Self-Evolving Recommendation System: End-To-End Autonomous Model Optimization With LLM Agents
Haochen Wang, Yi Wu, Daryl Chang, Li Wei, Lukasz Heldt
TL;DR
The paper tackles the challenge of aligning offline proxy objectives with long-term online user satisfaction in industrial-scale recommender systems. It introduces a self-evolving framework in which specialized LLM agents operate in a fast Offline Inner Loop and a slow Online Outer Loop to autonomously generate, validate, and deploy model changes. The approach enables semantic discovery of novel architectures and multi-objective rewards, accelerating experimentation and delivering measurable gains in production on YouTube.
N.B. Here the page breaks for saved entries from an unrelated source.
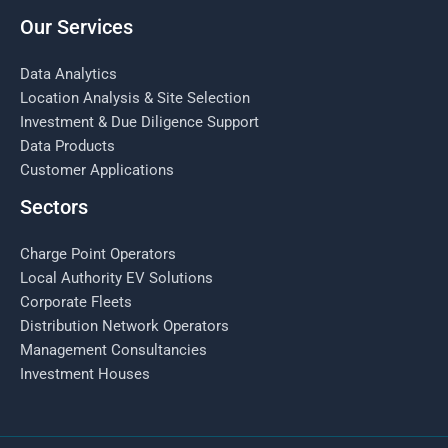
Our Services
Data Analytics
Location Analysis & Site Selection
Investment & Due Diligence Support
Data Products
Customer Applications
Sectors
Charge Point Operators
Local Authority EV Solutions
Corporate Fleets
Distribution Network Operators
Management Consultancies
Investment Houses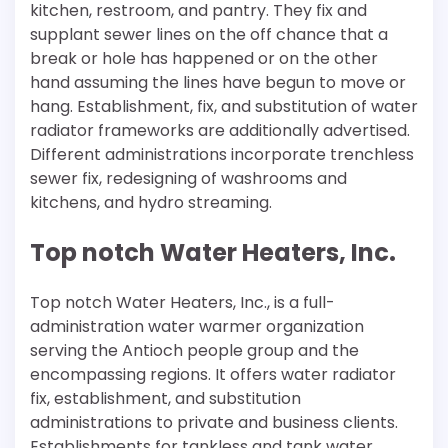
kitchen, restroom, and pantry. They fix and
supplant sewer lines on the off chance that a
break or hole has happened or on the other
hand assuming the lines have begun to move or
hang. Establishment, fix, and substitution of water
radiator frameworks are additionally advertised.
Different administrations incorporate trenchless
sewer fix, redesigning of washrooms and
kitchens, and hydro streaming.
Top notch Water Heaters, Inc.
Top notch Water Heaters, Inc., is a full-
administration water warmer organization
serving the Antioch people group and the
encompassing regions. It offers water radiator
fix, establishment, and substitution
administrations to private and business clients.
Establishments for tankless and tank water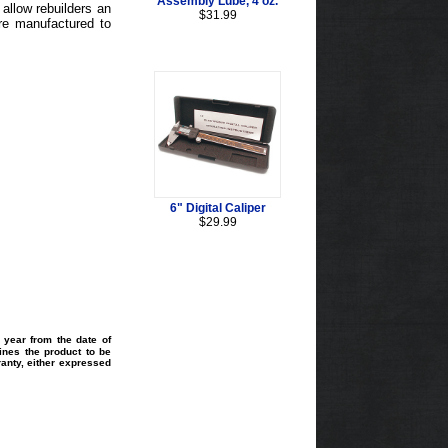
Assembly Lube, 4 oz.
allow rebuilders an
$31.99
re manufactured to
6" Digital Caliper
$29.99
 year from the date of
ines the product to be
ranty, either expressed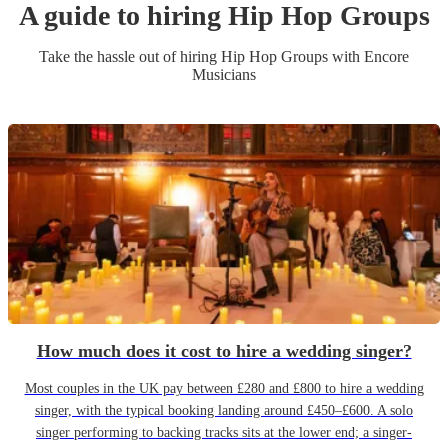
A guide to hiring
Hip Hop Group
s
Take the hassle out of hiring
Hip Hop Group
s
with Encore
Musicians
How much does it cost to hire a wedding singer?
Most couples in the UK pay between £280 and £800 to hire a wedding
singer, with the typical booking landing around £450–£600. A solo
singer performing to backing tracks sits at the lower end; a singer-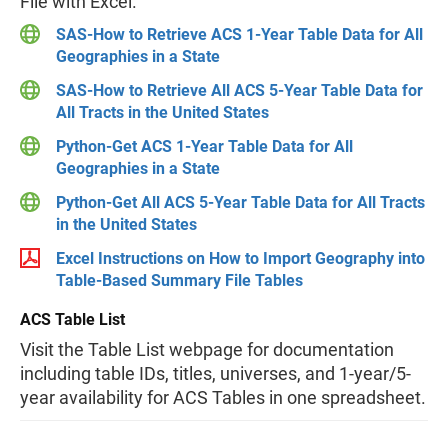
File with Excel.
SAS-How to Retrieve ACS 1-Year Table Data for All
Geographies in a State
SAS-How to Retrieve All ACS 5-Year Table Data for
All Tracts in the United States
Python-Get ACS 1-Year Table Data for All
Geographies in a State
Python-Get All ACS 5-Year Table Data for All Tracts
in the United States
Excel Instructions on How to Import Geography into
Table-Based Summary File Tables
ACS Table List
Visit the Table List webpage for documentation
including table IDs, titles, universes, and 1-year/5-
year availability for ACS Tables in one spreadsheet.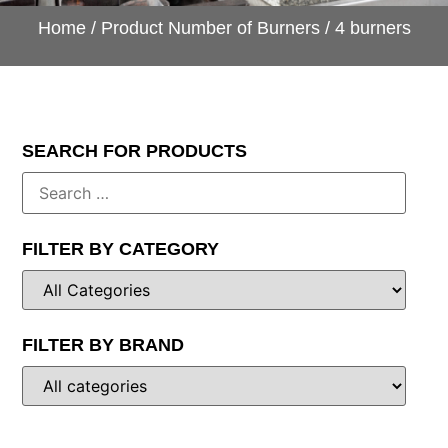
Home
/ Product Number of Burners / 4 burners
SEARCH FOR PRODUCTS
FILTER BY CATEGORY
FILTER BY BRAND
By automating hypothesis generation, code production, and experiment orchestration, the framework promises a significant reduction in the idea-to-data cycle and suggests a future where ML Engineers focus on guardrails and strategic vision.
Abstract
Optimizing large-scale machine learning systems, such as recommendation models for global video platforms, requires navigating a massive hyperparameter search space and, more critically, designing sophisticated optimizers, architectures, and reward functions to capture nuanced user behaviors. Achieving substantial improvements in these areas is a non-trivial task, traditionally relying on extensive manual iterations to test new hypotheses. We propose a self-evolving system that leverages Large Language Models (LLMs), specifically those from Google's Gemini family, to autonomously generate, train, and deploy high-performing, complex model changes within an end-to-end automated workflow. The self-evolving system is comprised of an Offline Agent (Inner Loop) that performs high-throughput hypothesis generation using proxy metrics, and an Online Agent (Outer Loop) that validates candidates against delayed north star business metrics in live production. Our agents act as specialized Machine Learning Engineers (MLEs): they exhibit deep reasoning capabilities, discovering novel improvements in optimization algorithms and model architecture, and formulating innovative reward functions that target long-term user engagement. The effectiveness of this approach is demonstrated through several successful production launches at YouTube, confirming that autonomous, LLM-driven evolution can surpass traditional engineering workflows in both development velocity and model performance.